*ASSIGNMENT:* The whole listing is to be written out again exactly; the pictures are not.
*** DATA TO EXAMINE ***
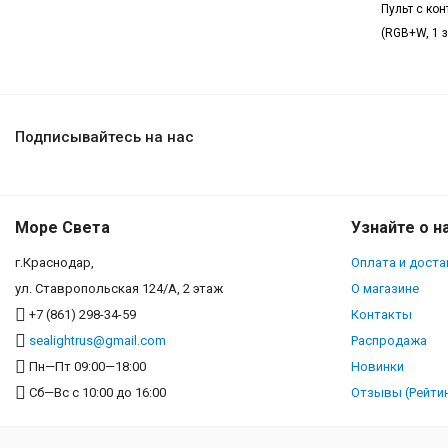
Пульт с ко
(RGB+W, 1 з
Подписывайтесь на нас
Море Света
Узнайте о н
г.Краснодар,
Оплата и доста
ул. Ставропольская 124/А, 2 этаж
О магазине
+7 (861) 298-34-59
Контакты
sealightrus@gmail.com
Распродажа
Пн—Пт 09:00—18:00
Новинки
Сб—Вс с 10:00 до 16:00
Отзывы (Рейтин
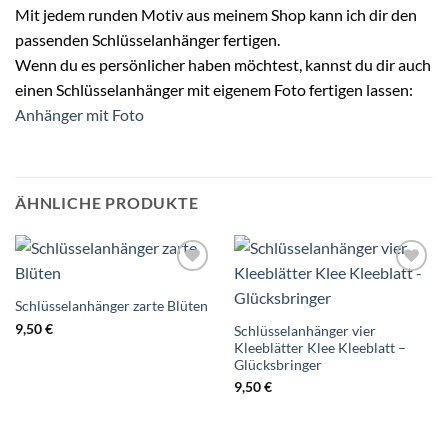
Mit jedem runden Motiv aus meinem Shop kann ich dir den
passenden Schlüsselanhänger fertigen.
Wenn du es persönlicher haben möchtest, kannst du dir auch
einen Schlüsselanhänger mit eigenem Foto fertigen lassen:
Anhänger mit Foto
ÄHNLICHE PRODUKTE
Auf die
Auf die
Wunschliste
Wunschliste
Schlüsselanhänger zarte Blüten
9,50
€
Schlüsselanhänger vier
Kleeblätter Klee Kleeblatt –
Glücksbringer
9,50
€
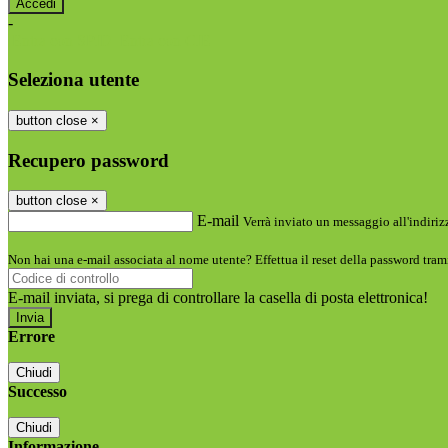
-
Entra con SPID
Entra con CIE
Seleziona utente
button close
×
Recupero password
button close
×
E-mail
Verrà inviato un messaggio all'indirizz
Non hai una e-mail associata al nome utente? Effettua il reset della password tram
E-mail inviata, si prega di controllare la casella di posta elettronica!
Errore
Chiudi
Successo
Chiudi
Informazione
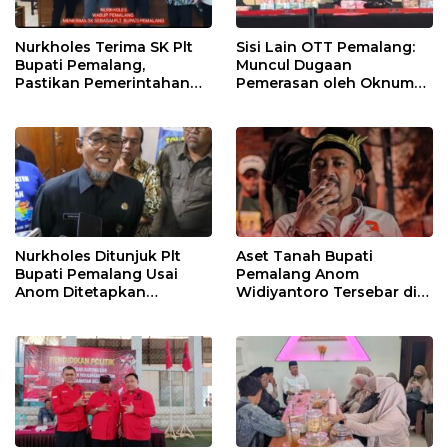
Nurkholes Terima SK Plt
Sisi Lain OTT Pemalang:
Bupati Pemalang,
Muncul Dugaan
Pastikan Pemerintahan
Pemerasan oleh Oknum
Tetap Berjalan
Pegawai KPK
Nurkholes Ditunjuk Plt
Aset Tanah Bupati
Bupati Pemalang Usai
Pemalang Anom
Anom Ditetapkan
Widiyantoro Tersebar di
Tersangka KPK
Jawa dan Bali, Jadi
Sorotan Usai OTT KPK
*** End of DATA TO EXAMINE ***
*SOLVED EXERCISE:*
Пульт с ко
(RGB+W, 1 з
Подписывайтесь на нас
Море Света
Узнайте о н
г.Краснодар,
Оплата и доста
ул. Ставропольская 124/А, 2 этаж
О магазине
+7 (861) 298-34-59
Контакты
sealightrus@gmail.com
Распродажа
Пн—Пт 09:00—18:00
Новинки
Сб—Вс с 10:00 до 16:00
Отзывы (Рейтин
Mit jedem runden Motiv aus meinem Shop kann ich dir den
passenden Schlüsselanhänger fertigen.
Wenn du es persönlicher haben möchtest, kannst du dir auch
einen Schlüsselanhänger mit eigenem Foto fertigen lassen:
Anhänger mit Foto
ÄHNLICHE PRODUKTE
Auf die
Auf die
Wunschliste
Wunschliste
Schlüsselanhänger zarte Blüten
9,50
€
Schlüsselanhänger vier
Kleeblätter Klee Kleeblatt –
Glücksbringer
9,50
€
-
Entra con SPID
Entra con CIE
Seleziona utente
button close
×
Recupero password
button close
×
E-mail
Verrà inviato un messaggio all'indirizz
Non hai una e-mail associata al nome utente? Effettua il reset della password tram
E-mail inviata, si prega di controllare la casella di posta elettronica!
Errore
Chiudi
Successo
Chiudi
Informazione
Nurkholes Terima SK Plt
Sisi Lain OTT Pemalang:
Bupati Pemalang,
Muncul Dugaan
Pastikan Pemerintahan
Pemerasan oleh Oknum
Tetap Berjalan
Pegawai KPK
Nurkholes Ditunjuk Plt
Aset Tanah Bupati
Bupati Pemalang Usai
Pemalang Anom
Anom Ditetapkan
Widiyantoro Tersebar di
Tersangka KPK
Jawa dan Bali, Jadi
Sorotan Usai OTT KPK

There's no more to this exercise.